Mark Ledbetter posits that the literary text itself as an embodied event reveals an ethic of its making through writing and reading. He articulates his argument around the concept of the “masterplot” that he defines as follows, “The stories of the powerful have become so strongly loud that little short of moments physically and/or emotionally violent and wounding allow silenced victims to speak above the imposing din we might aptly call the ‘master plot’ of most narratives.” Within the text, according to Ledbetter, the disruption of the ‘masterplot’ is another form of violence that subverts the marginalization, the exclusion, the victimization, and the silencing of the weak and the powerless. When we explore within the narrative’s language the violence that is imposed on the body as text, we discover that it disrupts the ‘masterplot’ of the text. Such violence is revealed through examination of violations imposed on the characters’ bodies within the text.
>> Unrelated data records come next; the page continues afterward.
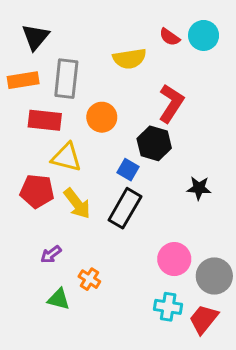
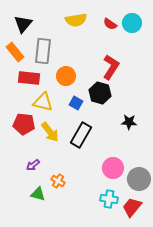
yellow semicircle: (130, 59) -> (76, 20), moved
orange rectangle: (23, 80) -> (15, 52), turned 60
blue square: (128, 170) -> (76, 103), moved

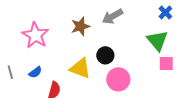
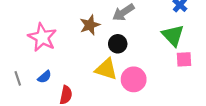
black circle: (105, 55) -> (118, 44), moved
yellow triangle: (80, 68) -> (106, 69), moved

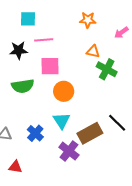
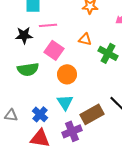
orange triangle: (93, 51) -> (85, 39), moved
pink square: (50, 66) -> (54, 50), turned 36
purple cross: (69, 151) -> (72, 131), turned 30
red triangle: (15, 167) -> (40, 138), moved, size x1.5

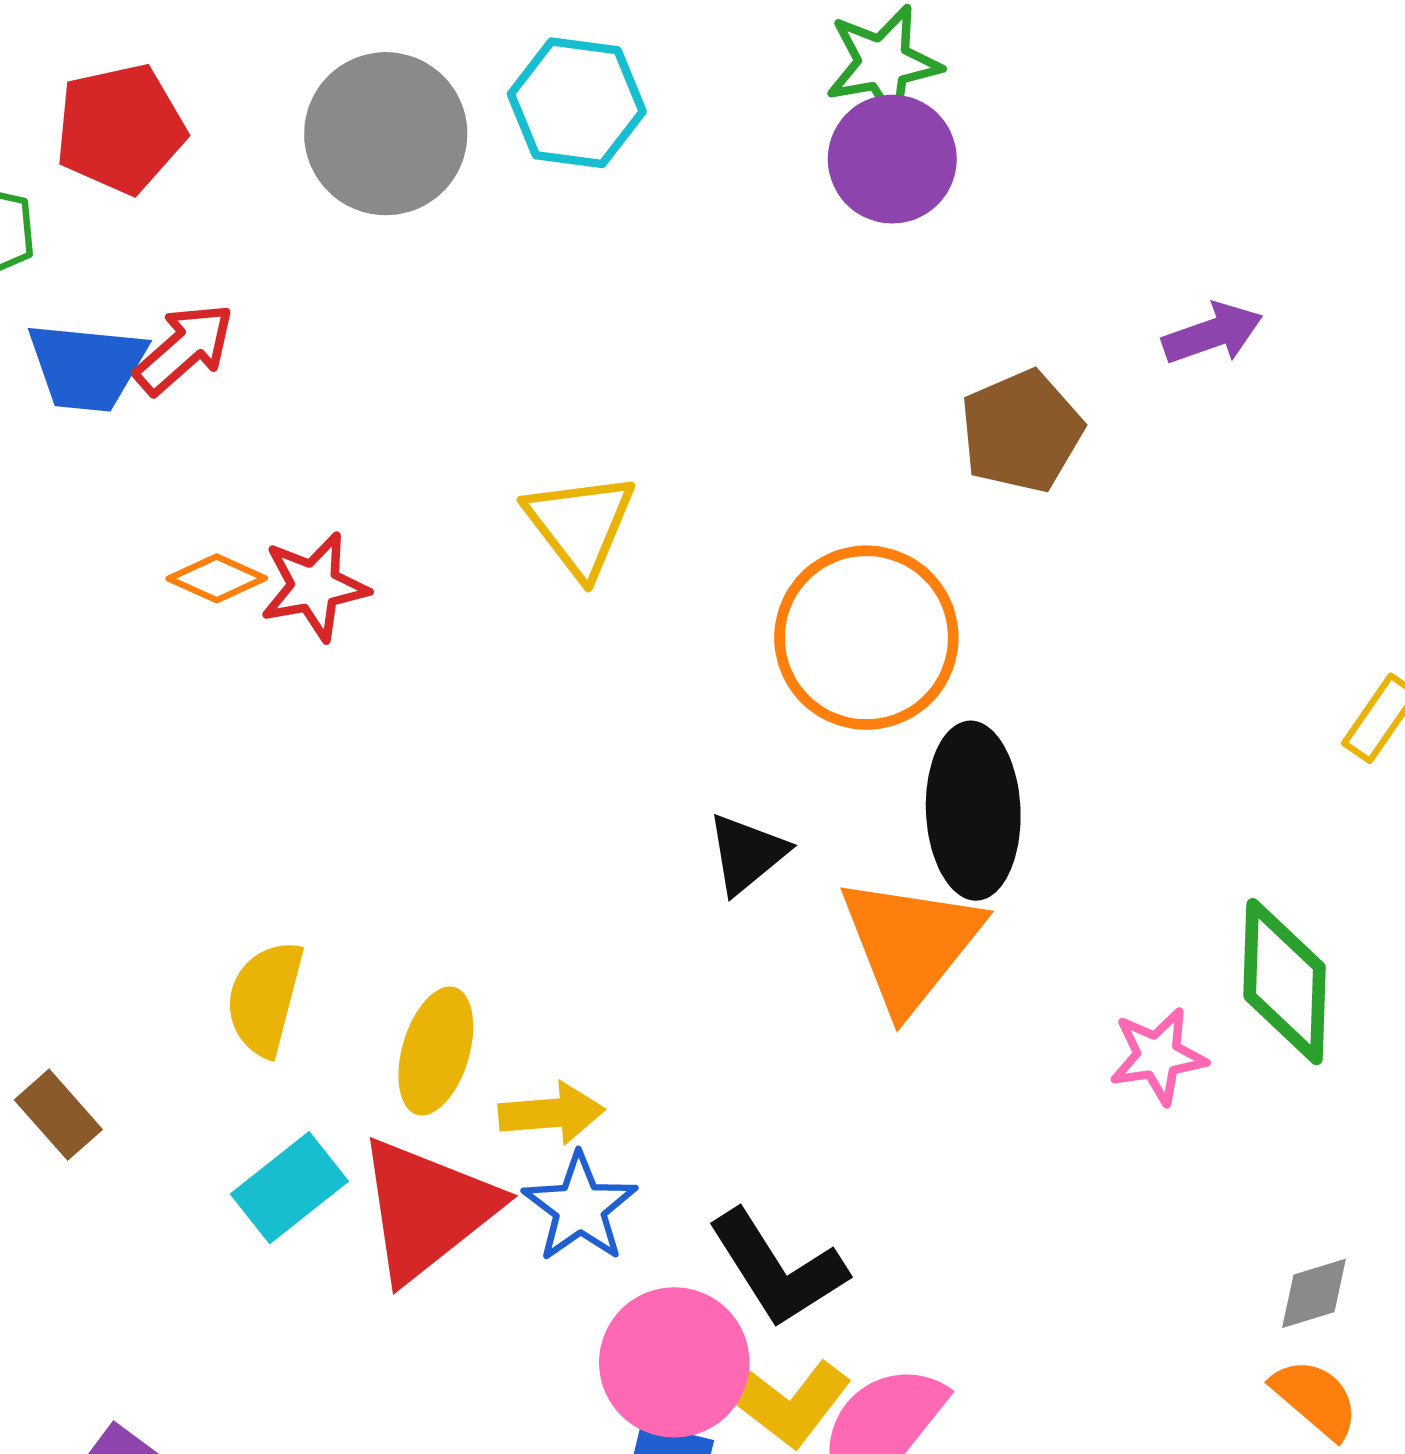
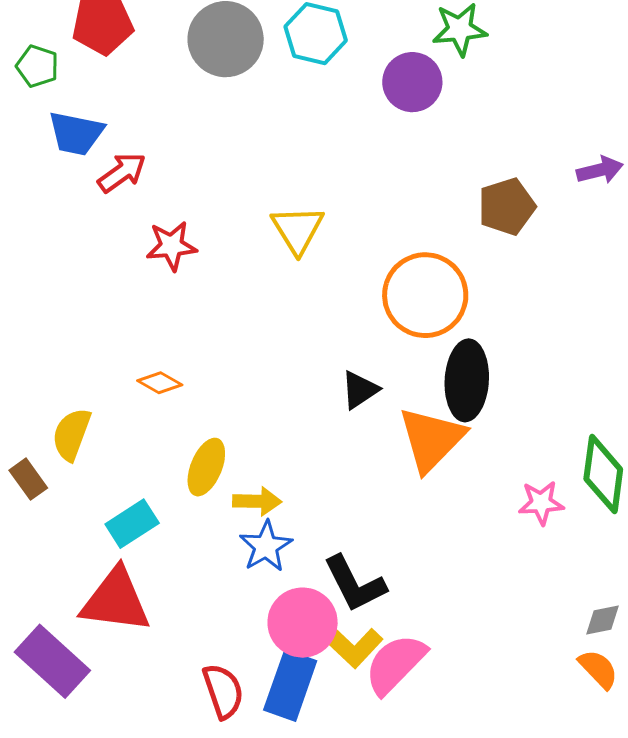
purple circle: (892, 159) -> (412, 82), moved
red arrow: (184, 349) -> (122, 173), moved
orange diamond: (217, 578) -> (160, 383), moved
yellow semicircle: (265, 998) -> (71, 434), moved
red triangle: (427, 1209) -> (116, 601), moved, turned 40

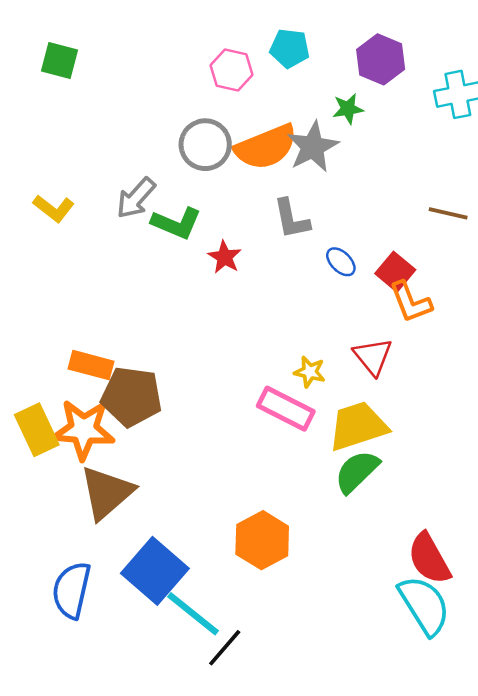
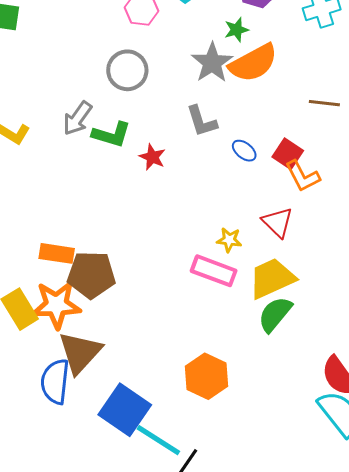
orange semicircle: (266, 147) -> (253, 63), moved
blue semicircle: (72, 590) -> (55, 381), moved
Wounds and scars become the etiology that reveals the ills of society. Therefore, they initiate the process leading to knowledge and action that awaken the victims to the possibility of better worlds. Thus, trauma narrative or “narrative scar” could be described as an apocalyptic moment in the text, an intruding otherness that is chaotic and crises-oriented. As such it demands new awareness on the part of the writer and the reader and, in particular the characters in the text. Therefore, the violence in itself is not the ethical centerpiece. Instead, it is how the victim uses the violence to outdo the violators that is the true ethical moment. To argue my point, I will use the works of Nawal El Saadawi(Egypt), Yvonne Vera(Zimbabwe), and Leonora Miano(Cameroon.)